The file `Methane_benchmark_patches_summary_v3.xlsx` provides per-patch descriptions and defines the **fold splits** used to ensure non-overlapping partitions. Runner scripts use this Excel file to build train/val/test splits, typically reserving one fold for testing.
All scripts provide usage instructions via `--help` (or `-h`).
## Requirements
- Install the TerraMind/Terratorch stack used by the project before running experiments.
- Ensure your environment has the required dependencies for data loading and training.
## Experiments
### Experiment 1: Fine-tuning on Methane Benchmark Dataset (MBD)
Fine-tune TerraMind-Base on the Methane Benchmark Dataset.

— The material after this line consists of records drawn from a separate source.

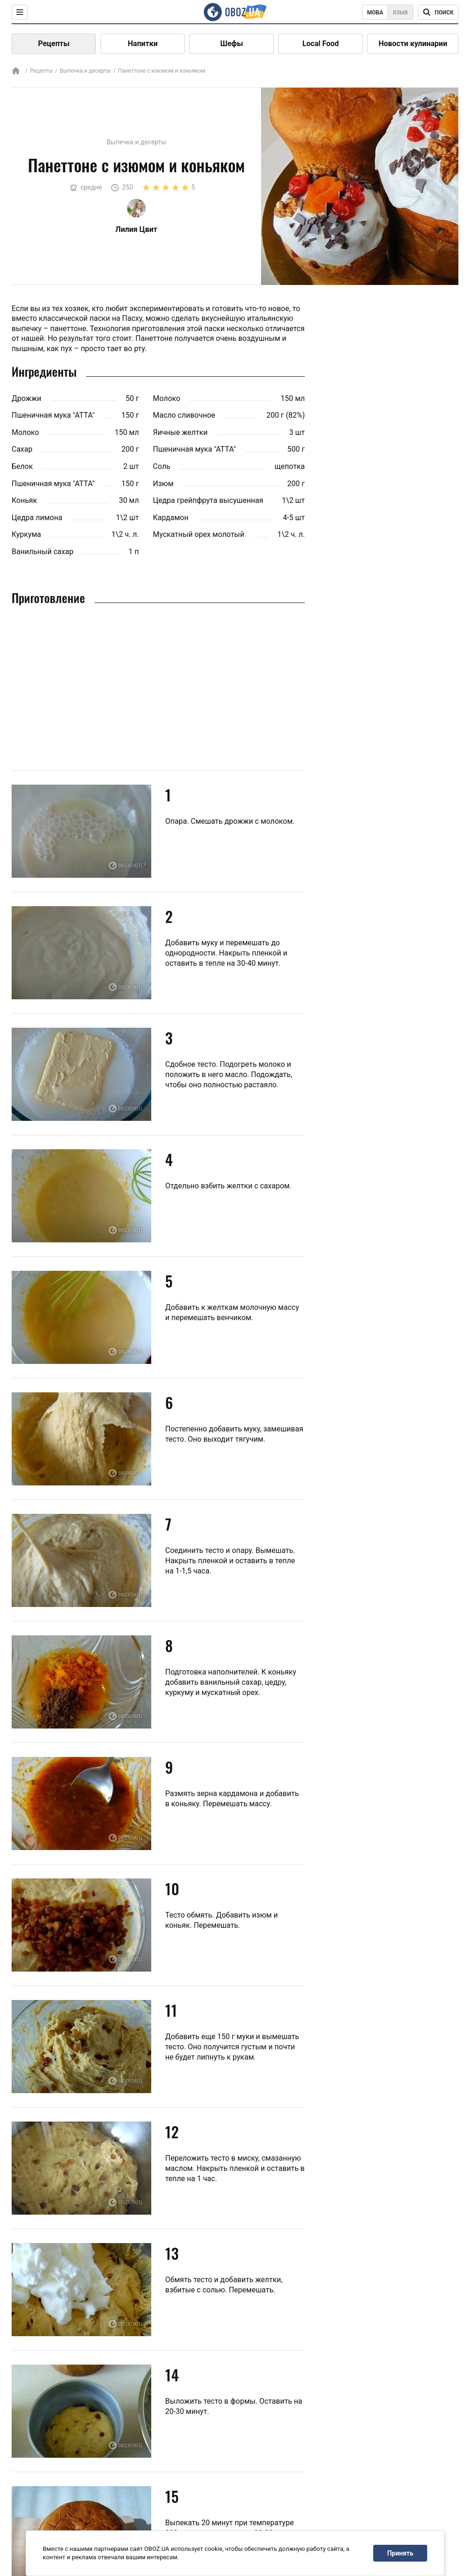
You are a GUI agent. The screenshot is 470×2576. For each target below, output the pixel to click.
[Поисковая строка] (438, 12)
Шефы (231, 43)
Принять (400, 2553)
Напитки (143, 43)
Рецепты (54, 43)
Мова (375, 12)
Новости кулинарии (412, 43)
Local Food (320, 43)
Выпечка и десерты (85, 71)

The normalized dataset is provided in:
- `MBD_nan_S2_zscore/`
Training code is located in:
- `classification/` (includes dataset and dataloader classes)

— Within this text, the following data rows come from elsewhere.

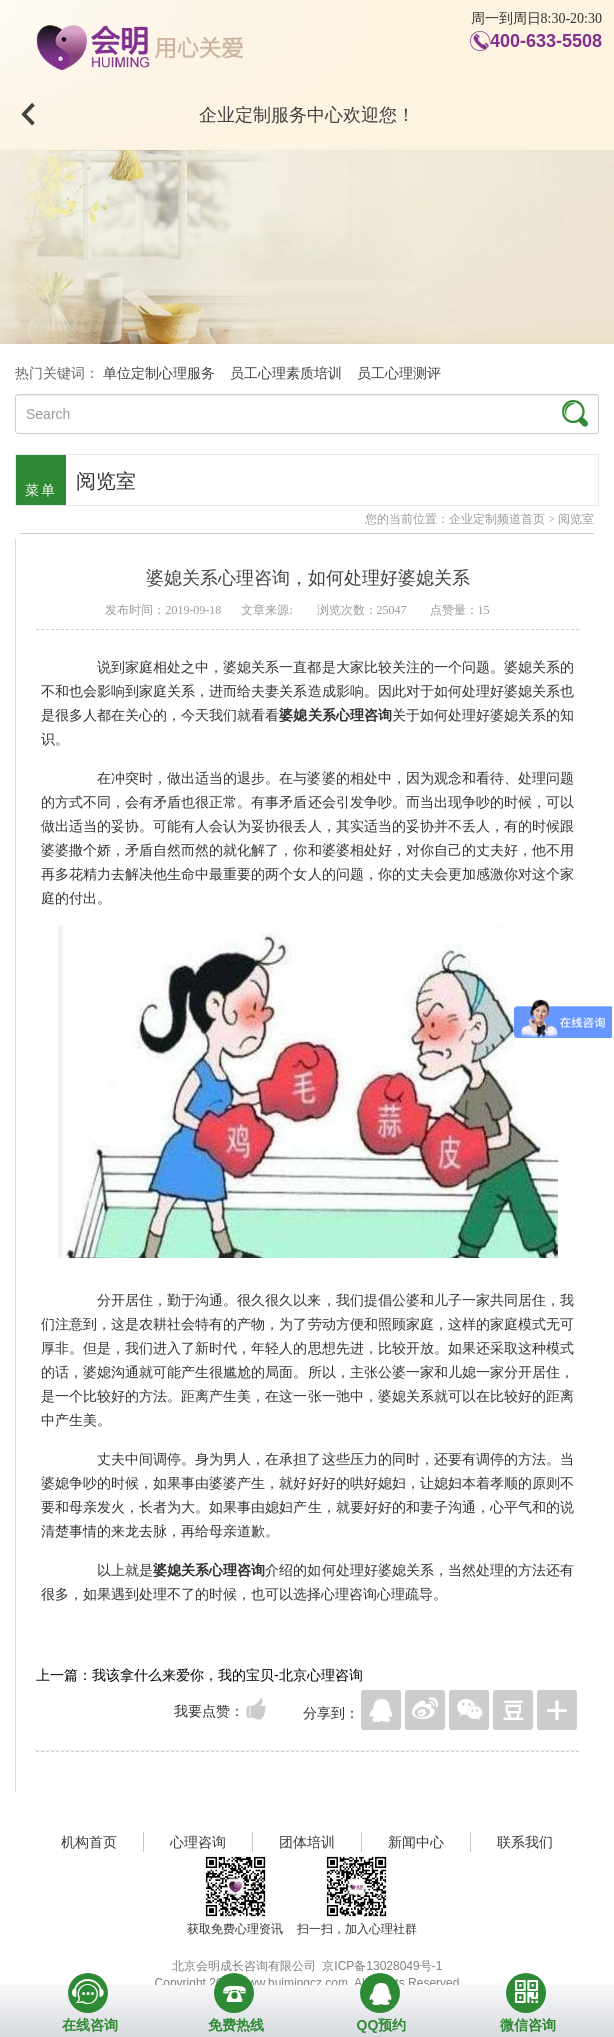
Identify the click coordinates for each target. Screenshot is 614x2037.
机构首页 (89, 1842)
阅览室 (576, 519)
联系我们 (525, 1842)
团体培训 (307, 1842)
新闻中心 (416, 1842)
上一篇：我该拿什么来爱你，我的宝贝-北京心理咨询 (199, 1675)
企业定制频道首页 (497, 519)
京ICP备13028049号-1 (382, 1966)
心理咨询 (198, 1842)
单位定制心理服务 (159, 373)
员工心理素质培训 (286, 373)
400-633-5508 (546, 41)
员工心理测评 (399, 373)
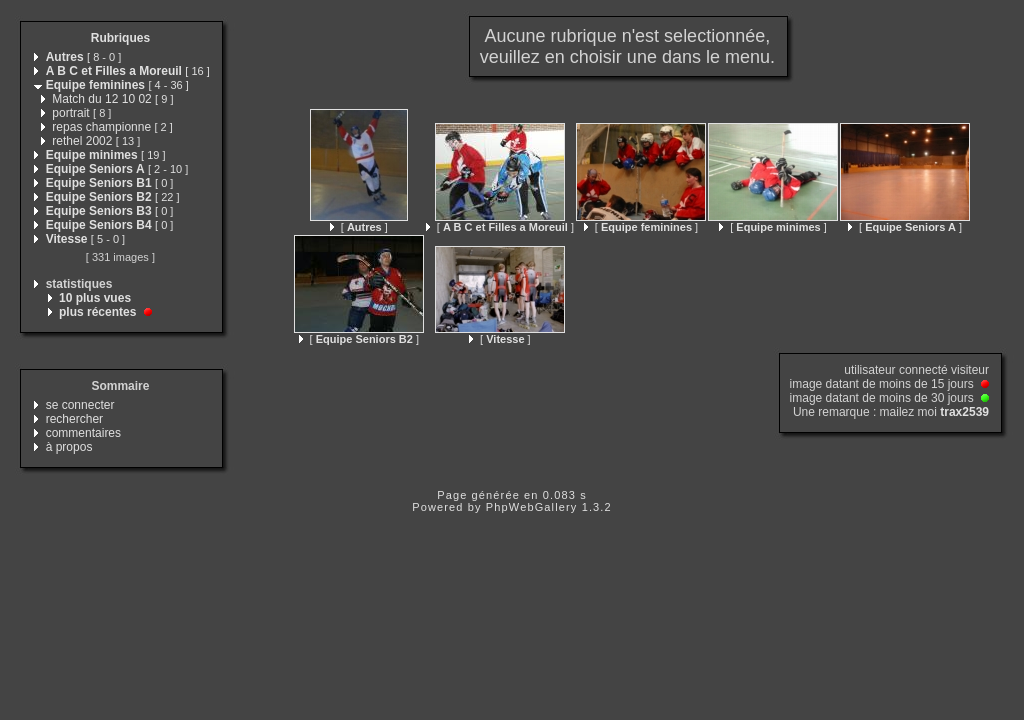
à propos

### Experiment 2: Fine-tuning on MBD with text captions
This experiment modifies the TerraMind-Base model to concatenate text-caption embeddings with visual embeddings.
- Caption embeddings are computed with `all-MiniLM-L6-v2`.
- Code and resources are in `classification_with_text/`.
- Original captions: `classification_with_text/MBD_text/`
- Precomputed embeddings: `combined_caption_embeddings.csv`
### Experiment 3: Sentinel-2 with simulated atmospheric conditions
Evaluate generalization on Sentinel-2 data with simulated atmospheric conditions in both:
- Top-of-Atmosphere (TOA)
- Bottom-of-Atmosphere (BOA)
The model can be trained on this simulated data or used only for inference to test cross-domain robustness.
### Experiment 4: Intuition-1 with simulated atmospheric conditions
Analogous to Experiment 3, but using Intuition-1 imagery with simulated atmospheric conditions (TOA and BOA). This experiment tests robustness under domain shift.
### Experiment 5: Urban dataset without methane (false-positive stress test)
A control dataset containing only urban imagery without methane is used to check whether models learn methane-specific cues rather than urban signatures. The goal is to quantify false positives.
Scripts for loading and running inference on this dataset are provided in the repository.
## Notes
- Use `--help` on each runner/training script to see available options.
- Keep fold definitions consistent with `Methane_benchmark_patches_summary_v3.xlsx` to ensure comparable results across experiments.